I call it the "artistic trance" because I basically don't know what else to call it. It's something that just is. I am not sure it is definable. Probably not because I am quite positive that it must be an individual experience. I've not discussed it with anyone else before. But I'm not in doubt that other people have them.

The reason I am trying to write about this now is because I have been in one for about the past hour. It doesn't happen to me as frequently as it used it. I think that's merely a matter of life getting in the way. I could probably create them if I chose to, but I think it would ruin the...serendipity of them.

So before I lose everyone, I should attempt to describe it. It's just a mindset. It's just a period of time where I basically crawl inside my head. And there is always a trigger. For me the triggers are usually the same types of things. Hearing someone talk about art and ideas about art, spending a lot of time looking at art, live music, movies (although generally only after seeing them at the theater). Although maybe movies are a bit different. Regardless those are the main things.

Today it was art. An art lecture. I have them every Friday, so usually if they are any good at all, this is the state you will find me in on a Friday afternoon. If you could see me, I think the look on my face would tell you that mind is running at top speed. Thinking about my life, my art, the world around me. It's a very lucid state of being. Even though I don't think lucid is neccesarily the right word.

I kind of leave my body. It's like a natural narcotic. That is the best way for me to describe it.
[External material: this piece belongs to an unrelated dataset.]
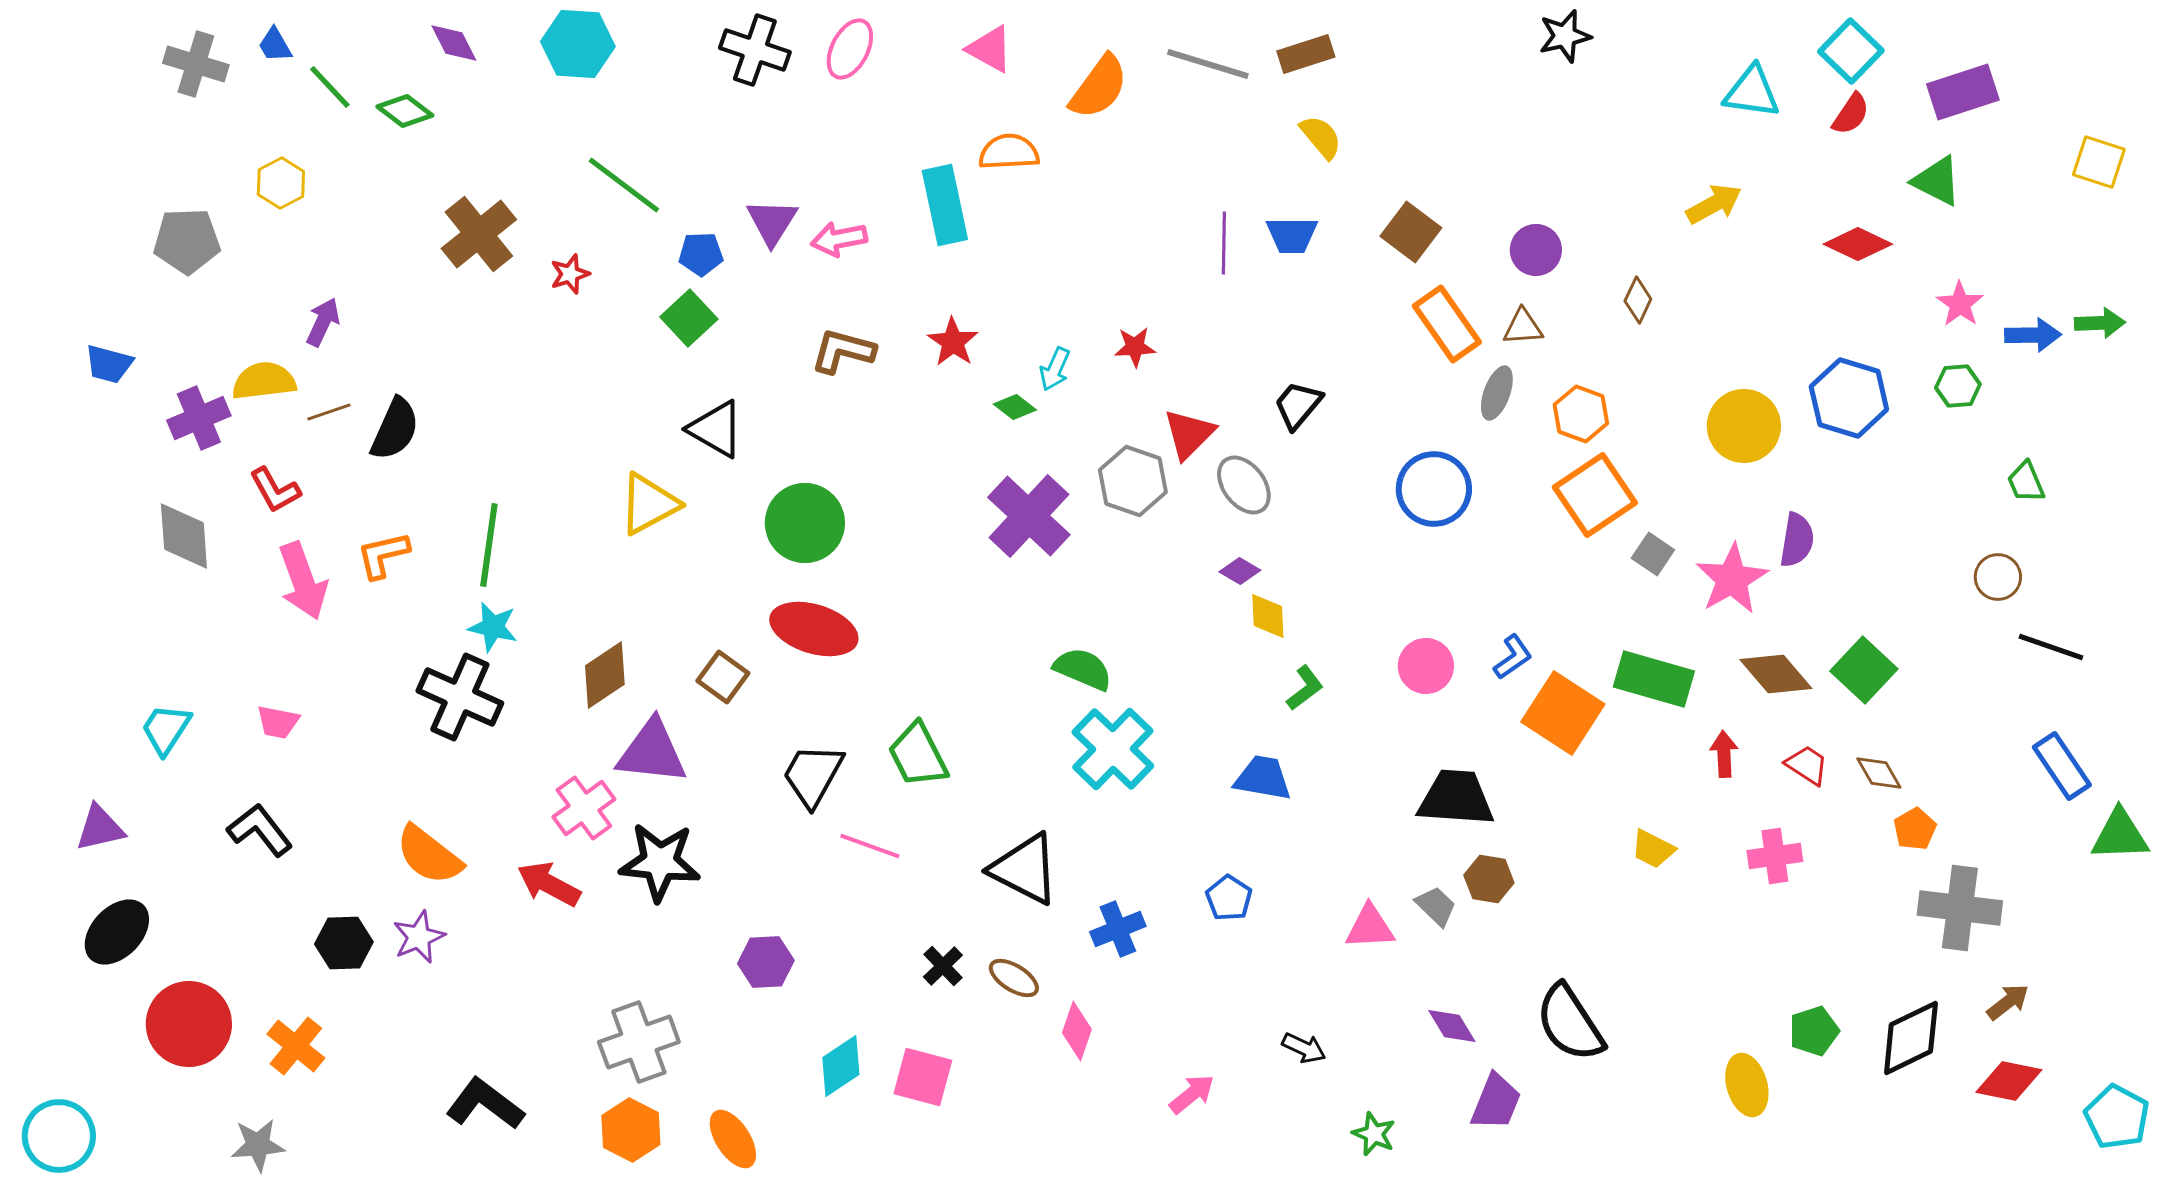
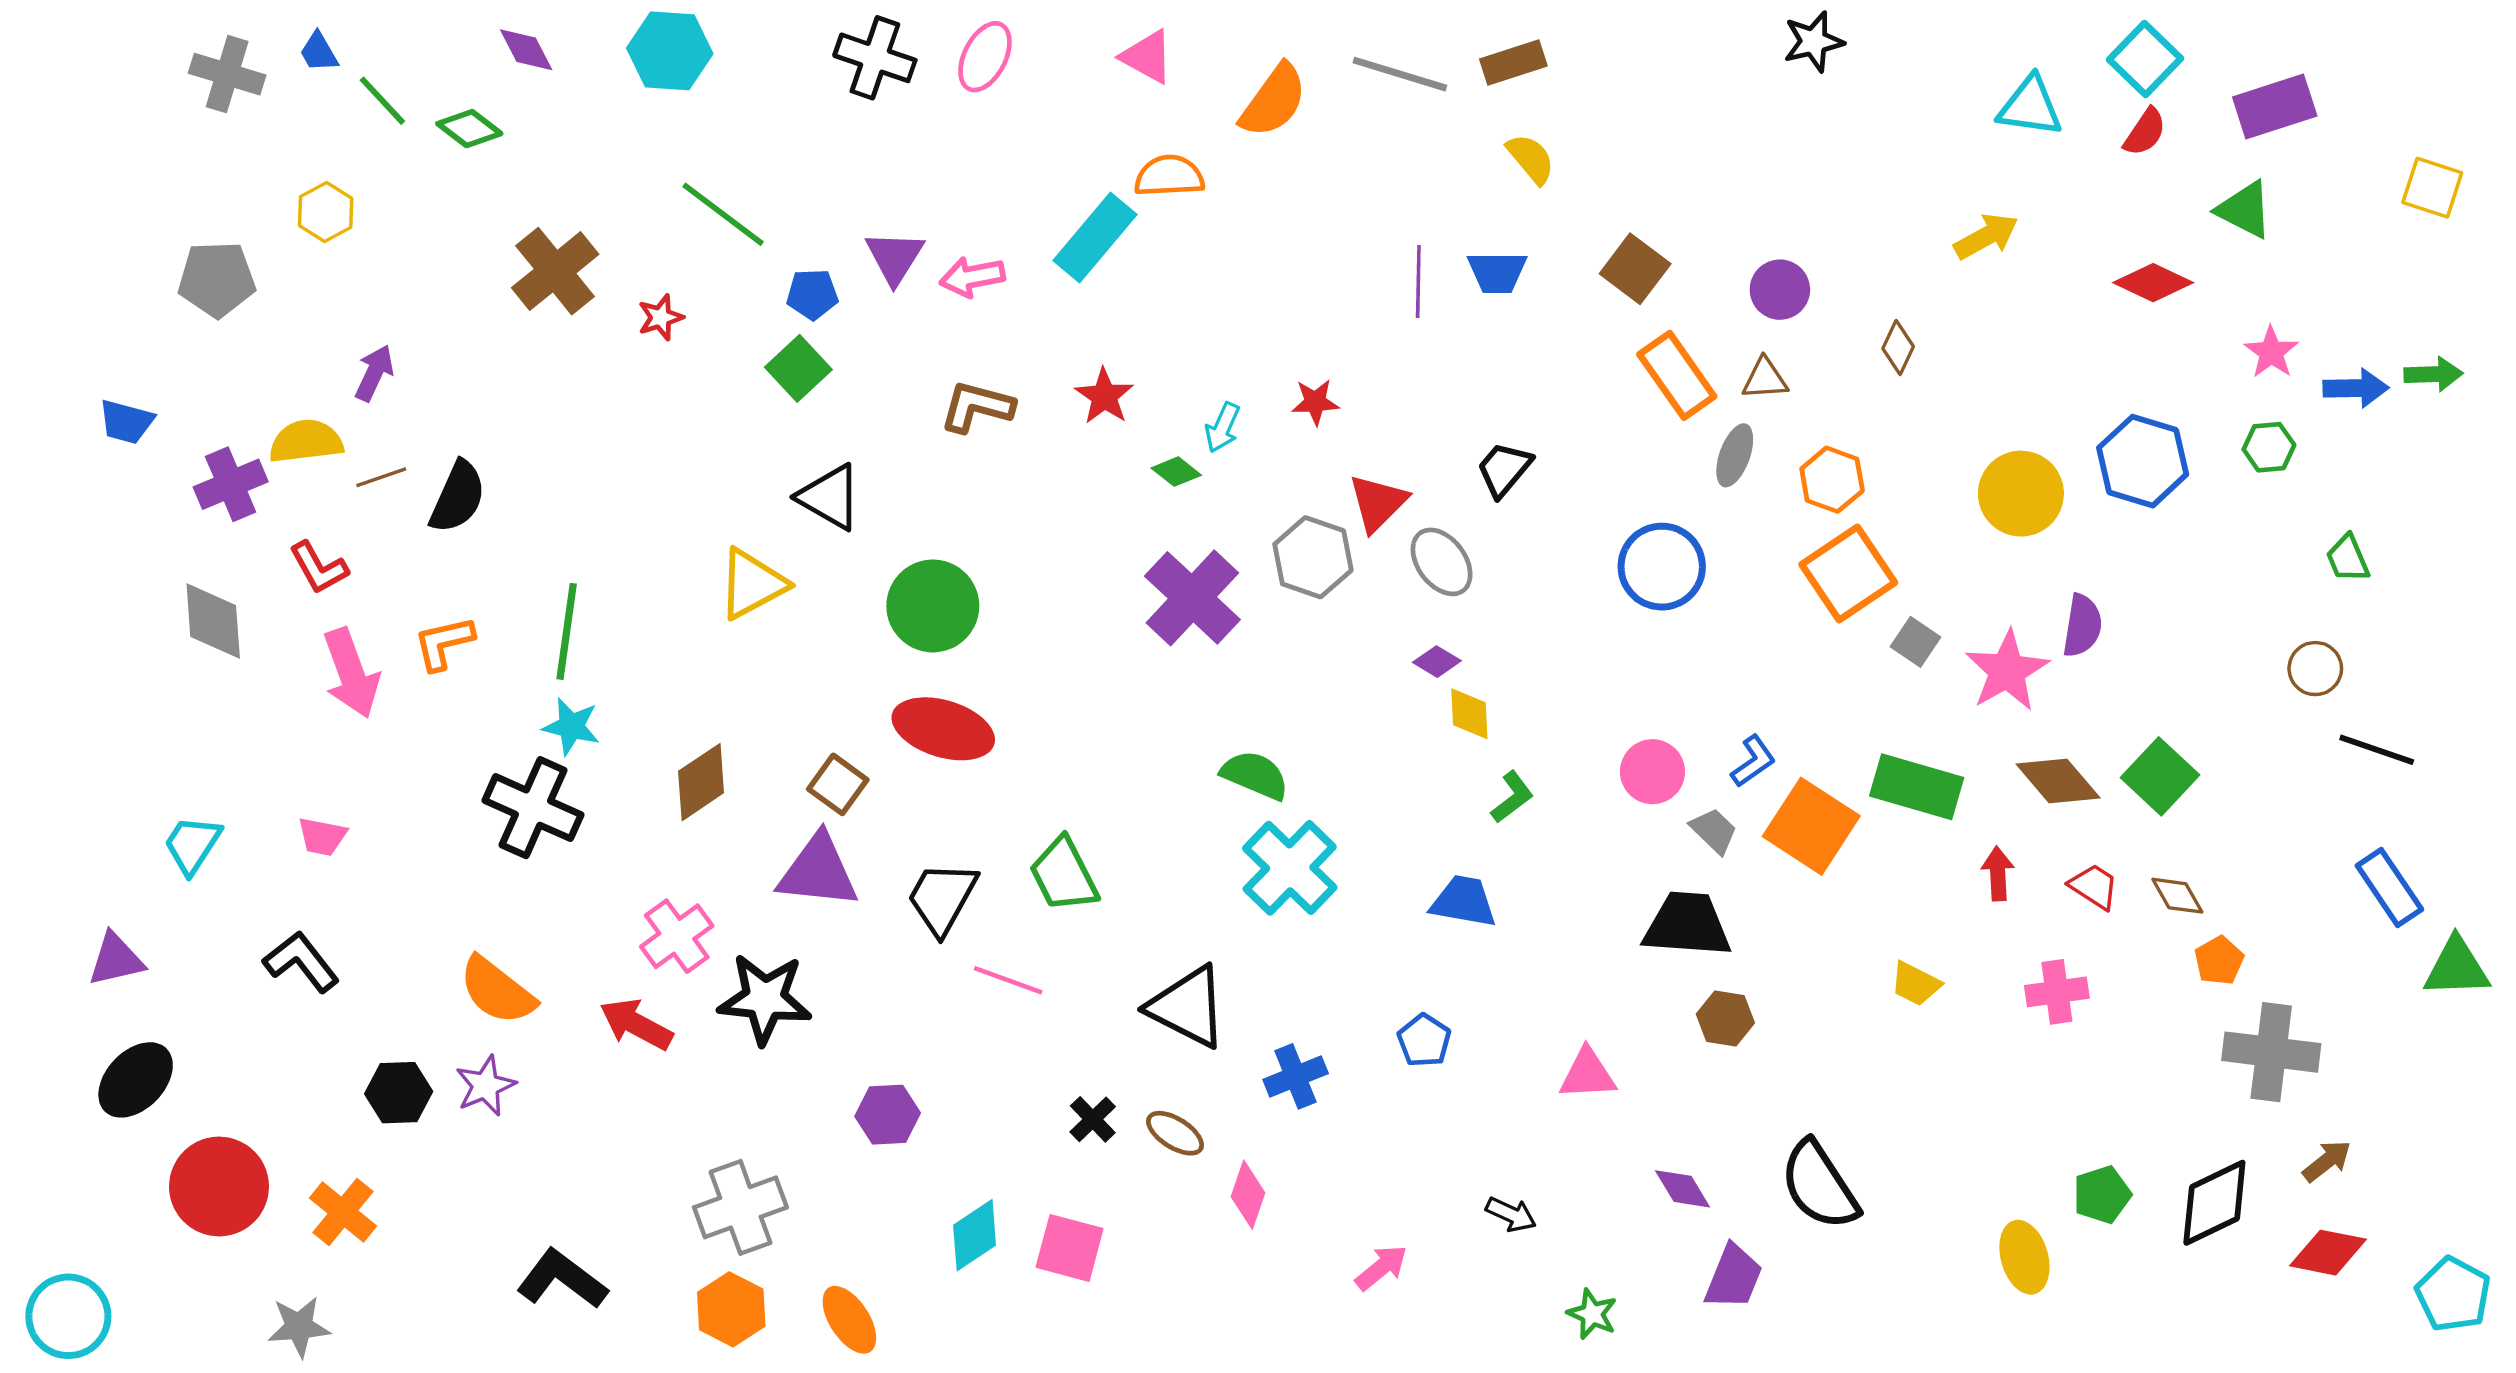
cyan rectangle: (945, 205) -> (1095, 237), turned 52
purple triangle: (652, 752) -> (818, 871), moved
gray trapezoid: (1436, 906) -> (1714, 831), moved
And I somehow become simultaneously oblivous to the world around me and yet with a heightened sense of everything.

And I always wondered why there are certain things I listen to when I get in these states. And for the past 5 or so years that has been Radiohead. And it just occurred to me today that the reason for that is because Radiohead's music sounds like what I feel like when I am in these moods, this altered mental state. Lots of repitition, I'll say the same thing over and over to myself in my head. Lots of strange sounds, lots of things whirling around together that don't seem to go together but somehow end up making sense.

I realize this has been a completely pointless entry, because unless you have experienced this, I just sound like a lunatic who needs to be medicated. But I wanted to attempt to explain it before I came out of it.